Viruses perturb the communication, which is why they are linked to pathology by the mutations they cause.
Captain Stumpy
5 / 5 (1) Aug 23, 2015
Do you not understand the links from this article to the other one?
it isn't that at all... i like watching you explain all of what you THINK you are seeing while (continually) demonstrating that you are not capable of interpreting the science

that means: you think you are explaining something so you throw up a few links
to date, those links (when we've gotten feedback from authors) have demonstrated that you have no idea what you are talking about
you have a 100% fail rate when authors take the time to read your pseudoscience and actually respond. there are some who actually simply responded with "I don't argue pseudoscience with those who refuse to accept validated data"... much like most authors starting statements that have responded, but explained.
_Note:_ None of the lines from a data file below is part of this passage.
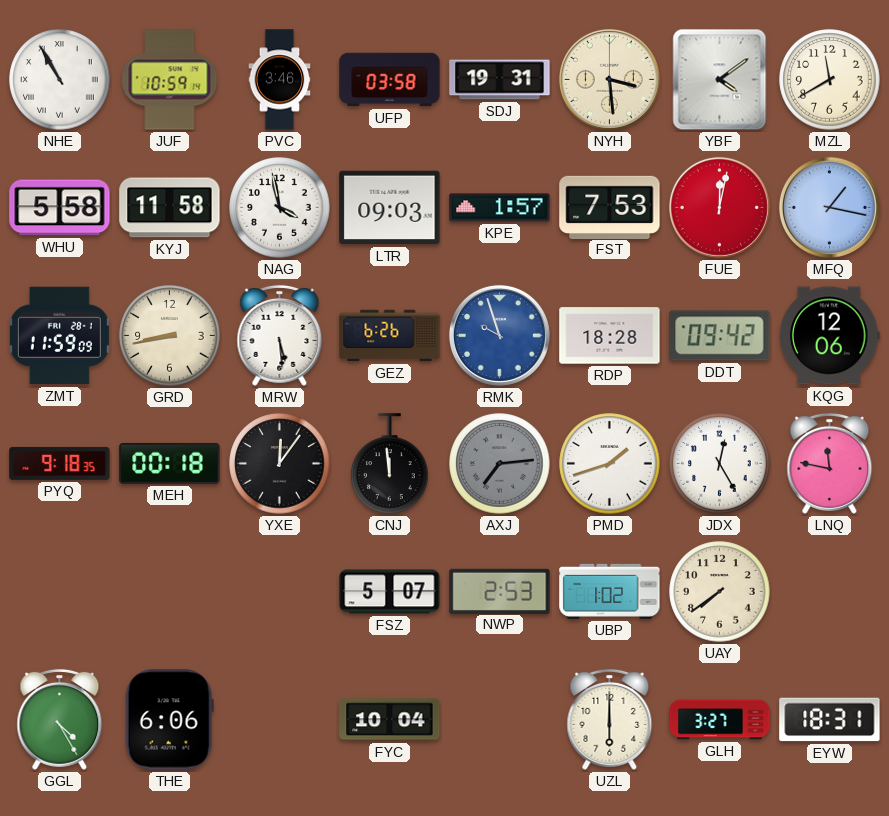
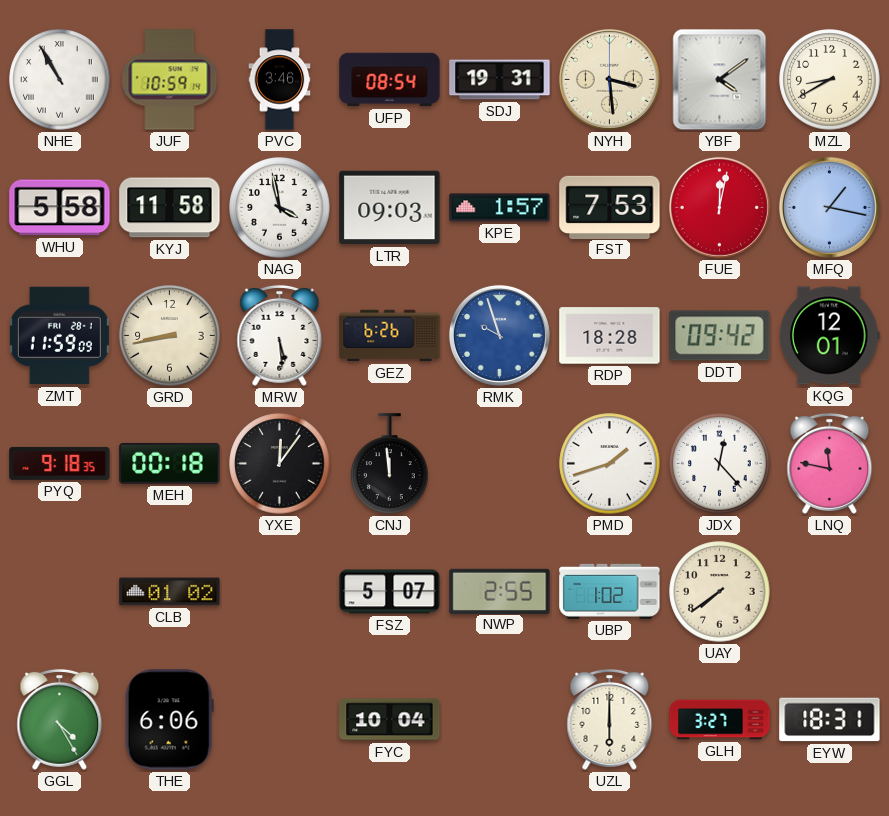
UFP: 03:58 -> 08:54
MZL: 11:40 -> 8:40
KQG: 12:06 -> 12:01
AXJ: 7:14 -> none
JDX: 12:25 -> 12:23
CLB: none -> 01:02
NWP: 2:53 -> 2:55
so... clear the air, tell everyone WHY YOU THINK the articles are related and how they are related!
or shall we just ask the authors again?
Captain Stumpy
5 / 5 (1) Aug 23, 2015
post script...
a good demonstration of your continued misinterpretation is in your reply above: you replied
Do you not understand the links from this article to the other one? http://www.scienc....summary
lets see... that link you gave is NOT the link you used above, which is different
Re: "...the metabolic reactions inside a living organism..."
See also: Inching toward the 3D genome http://www.scienc...10.short
which i accurately discussed, but you can't seem to get even the basics correct

why is that?
is it because you failed out of college? [self admitted]
or is it because of your intentional fundamentalist religious proselytizing?